Mia Ayliffe-Chung, 20, was attacked at the Shelley’s Backpackers accommodation in the Home Hill area of Queensland in August.
Smail Ayad, 29, is alleged to have killed Miss Ayliffe-Chung, from Wirksworth, Derbyshire, and to have caused the injuries that led to the death of another Briton, 30-year-old Thomas Jackson.
The service at St Mary’s Church in Wirksworth featured readings from the Bible and Koran, as well as a Buddhist chant.
Giving the eulogy, Ms Ayliffe-Chung’s mother Rosie Ayliffe said her daughter had a “gentle, loving soul”.
She said: “I know the way Mia was taken from us has caused shock, not just in our small community - and what a blessing just now we have each other - but much further afield and across the world.

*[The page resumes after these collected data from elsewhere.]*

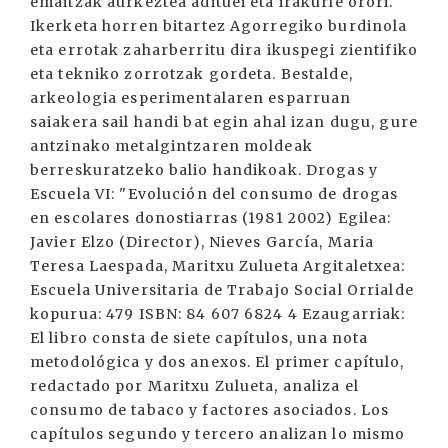
emaitzak aurkeztea adituei eta irakurle orori.
Ikerketa horren bitartez Agorregiko burdinola
eta errotak zaharberritu dira ikuspegi zientifiko
eta tekniko zorrotzak gordeta. Bestalde,
arkeologia esperimentalaren esparruan
saiakera sail handi bat egin ahal izan dugu, gure
antzinako metalgintzaren moldeak
berreskuratzeko balio handikoak. Drogas y
Escuela VI: "Evolución del consumo de drogas
en escolares donostiarras (1981 2002) Egilea:
Javier Elzo (Director), Nieves García, Maria
Teresa Laespada, Maritxu Zulueta Argitaletxea:
Escuela Universitaria de Trabajo Social Orrialde
kopurua: 479 ISBN: 84 607 6824 4 Ezaugarriak:
El libro consta de siete capítulos, una nota
metodológica y dos anexos. El primer capítulo,
redactado por Maritxu Zulueta, analiza el
consumo de tabaco y factores asociados. Los
capítulos segundo y tercero analizan lo mismo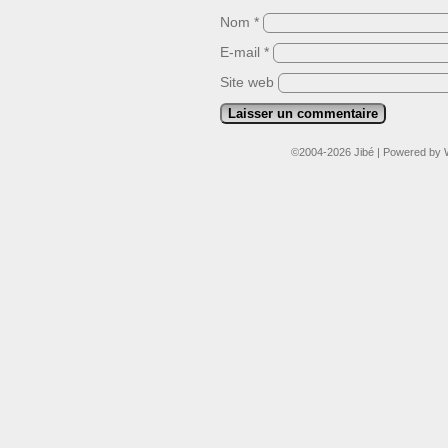
Nom
*
E-mail
*
Site web
©2004-2026
Jibé
|
Powered by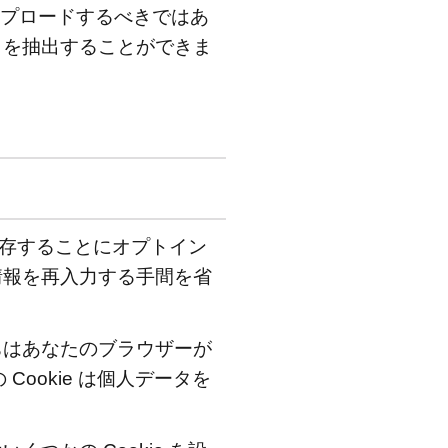
アップロードするべきではあ
タを抽出することができま
保存することにオプトイン
情報を再入力する手間を省
ちはあなたのブラウザーが
 Cookie は個人データを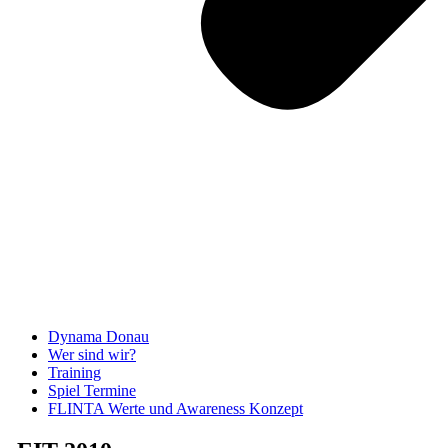
Dynama Donau
Wer sind wir?
Training
Spiel Termine
FLINTA Werte und Awareness Konzept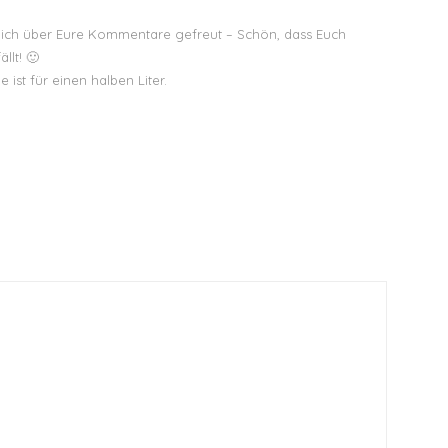
ich über Eure Kommentare gefreut – Schön, dass Euch
llt! 🙂
 ist für einen halben Liter.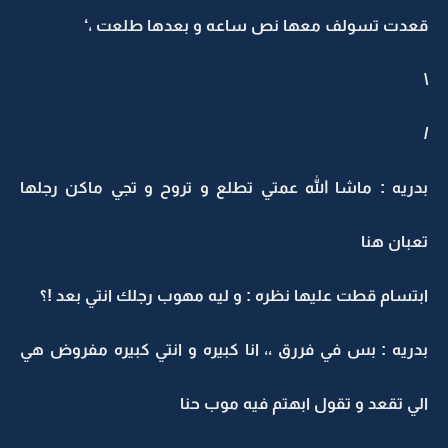
قعدت تسولف معها نص ساعه و بعدها طلعت ،‘
\
/
بدريه : ماشا الله عمتي تطلع و تروح و تجي ماكن رجلها
تعبان هنا
ابتسام قطت عليها نظره : و ليه مهوب رجلك انتي بعد !؟
بدريه : بس في فررق ،، انا كبيره و انتي كبيره مفروض هي
الي تقعد و تقول ابهتم فيه موب حنا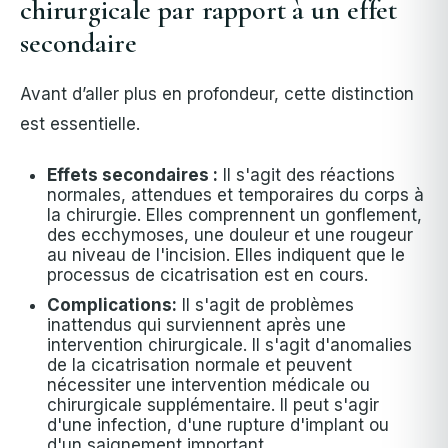
chirurgicale par rapport à un effet
secondaire
Avant d’aller plus en profondeur, cette distinction
est essentielle.
Effets secondaires :
Il s'agit des réactions
normales, attendues et temporaires du corps à
la chirurgie. Elles comprennent un gonflement,
des ecchymoses, une douleur et une rougeur
au niveau de l'incision. Elles indiquent que le
processus de cicatrisation est en cours.
Complications:
Il s'agit de problèmes
inattendus qui surviennent après une
intervention chirurgicale. Il s'agit d'anomalies
de la cicatrisation normale et peuvent
nécessiter une intervention médicale ou
chirurgicale supplémentaire. Il peut s'agir
d'une infection, d'une rupture d'implant ou
d'un saignement important.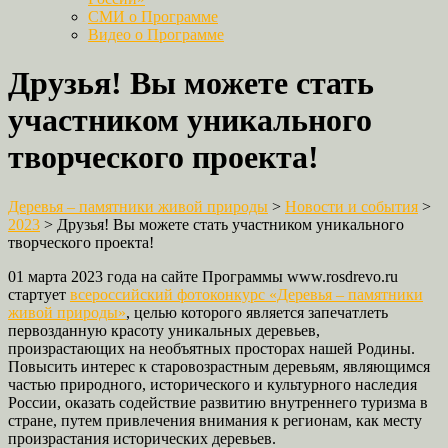
СМИ о Программе
Видео о Программе
Друзья! Вы можете стать
участником уникального
творческого проекта!
Деревья – памятники живой природы
>
Новости и события
>
2023
>
Друзья! Вы можете стать участником уникального
творческого проекта!
01 марта 2023 года на сайте Программы www.rosdrevo.ru
стартует
всероссийский фотоконкурс «Деревья – памятники
живой природы»
, целью которого является запечатлеть
первозданную красоту уникальных деревьев,
произрастающих на необъятных просторах нашей Родины.
Повысить интерес к старовозрастным деревьям, являющимся
частью природного, исторического и культурного наследия
России, оказать содействие развитию внутреннего туризма в
стране, путем привлечения внимания к регионам, как месту
произрастания исторических деревьев.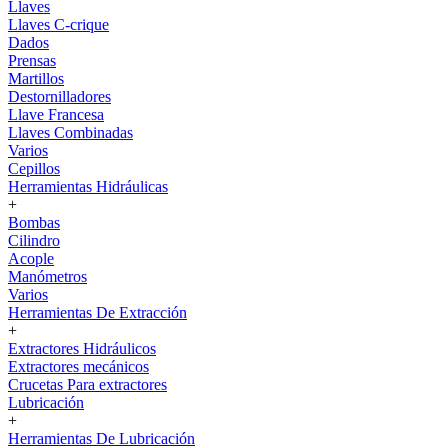
Llaves
Llaves C-crique
Dados
Prensas
Martillos
Destornilladores
Llave Francesa
Llaves Combinadas
Varios
Cepillos
Herramientas Hidráulicas
+
Bombas
Cilindro
Acople
Manómetros
Varios
Herramientas De Extracción
+
Extractores Hidráulicos
Extractores mecánicos
Crucetas Para extractores
Lubricación
+
Herramientas De Lubricación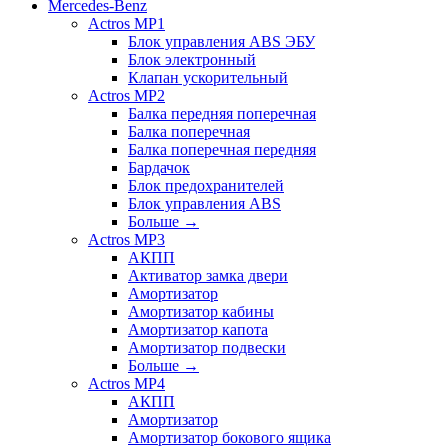
Mercedes-Benz
Actros MP1
Блок управления ABS ЭБУ
Блок электронный
Клапан ускорительный
Actros MP2
Балка передняя поперечная
Балка поперечная
Балка поперечная передняя
Бардачок
Блок предохранителей
Блок управления ABS
Больше
→
Actros MP3
АКПП
Активатор замка двери
Амортизатор
Амортизатор кабины
Амортизатор капота
Амортизатор подвески
Больше
→
Actros MP4
АКПП
Амортизатор
Амортизатор бокового ящика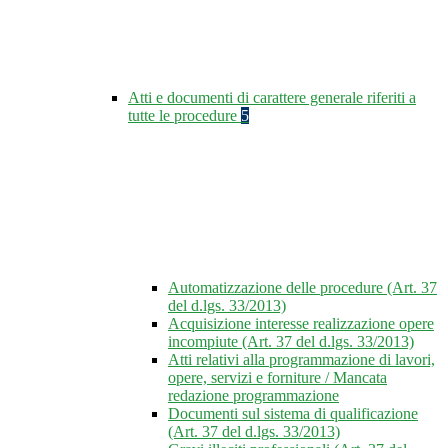
Atti e documenti di carattere generale riferiti a
tutte le procedure
5
Automatizzazione delle procedure (Art. 37
del d.lgs. 33/2013)
Acquisizione interesse realizzazione opere
incompiute (Art. 37 del d.lgs. 33/2013)
Atti relativi alla programmazione di lavori,
opere, servizi e forniture / Mancata
redazione programmazione
Documenti sul sistema di qualificazione
(Art. 37 del d.lgs. 33/2013)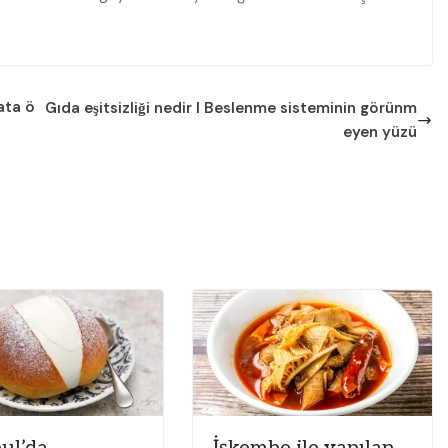
lata ö
Gıda eşitsizliği nedir I Beslenme sisteminin görünm
eyen yüzü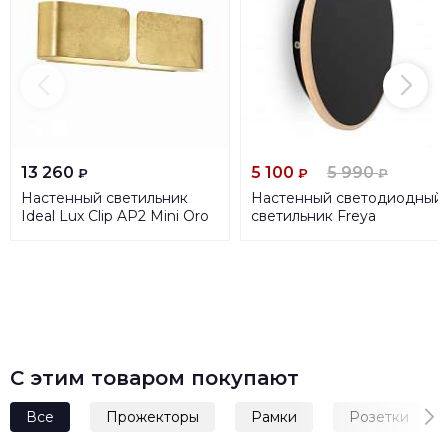
13 260
5 100
5 990
₽
₽
₽
Настенный светильник
Настенный светодиодный
Ideal Lux Clip AP2 Mini Oro
светильник Freya
091129
Touchstone FR6002WL-
L13B
С этим товаром покупают
Все
Прожекторы
Рамки
Розетки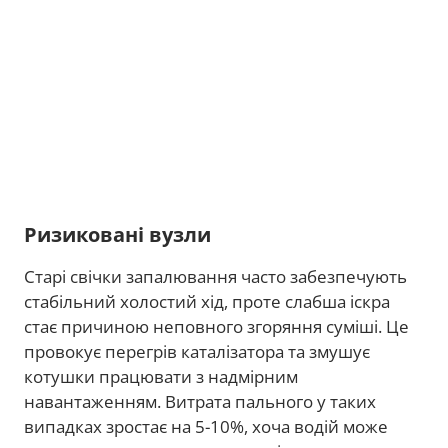
Ризиковані вузли
Старі свічки запалювання часто забезпечують
стабільний холостий хід, проте слабша іскра
стає причиною неповного згоряння суміші. Це
провокує перегрів каталізатора та змушує
котушки працювати з надмірним
навантаженням. Витрата пального у таких
випадках зростає на 5-10%, хоча водій може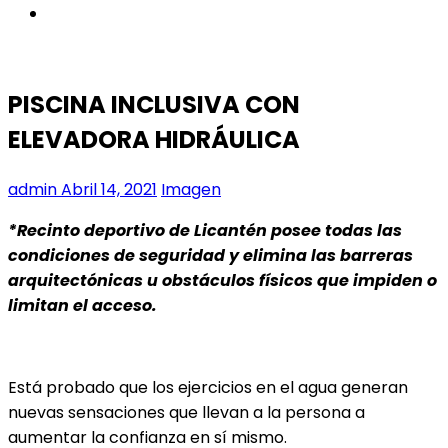
instagram
PISCINA INCLUSIVA CON
ELEVADORA HIDRÁULICA
admin
Abril 14, 2021
Imagen
*Recinto deportivo de Licantén posee todas las
condiciones de seguridad y elimina las barreras
arquitectónicas u obstáculos físicos que impiden o
limitan el acceso.
Está probado que los ejercicios en el agua generan
nuevas sensaciones que llevan a la persona a
aumentar la confianza en sí mismo.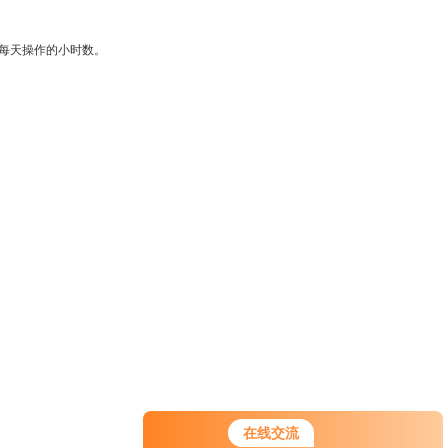
每天操作的小时数。
在线交流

“Mia’s friends in Australia are doing as we are: trying to find ways to make sense of her loss and to give comfort to each other.
“We have to remember the extraordinary bravery of Tom Jackson in trying to save Mia, a bravery from which we should take great comfort in this hour of darkness.
“Tom barely knew Mia and yet he paid the ultimate price to try to save her.”
She continued: “Let his image be seared into your mind’s eye and overcome the uglier ones you have inadvertently been exposed to.
“Know this: there is no religion on God’s earth that would instigate a brutal, senseless act against an innocent young girl.”
Canon David Truby told the service: “What all of us really would have preferred would be for Mia to still be with us, still exploring Australia in the way that she was, still making friends and simply enjoying life.
“Sadly that was not to be. Her life was taken from her in a few moments of crazed violence, and not just hers but Tom Jackson’s too.”
The service booklet included thanks to Mr Jackson, who died in Townsville Hospital a week after he was critically injured as he tried to shield Ms Ayliffe-Chung.
It said: “Our thanks go to Tom Jackson for being there for Mia, and his family for being here for us.”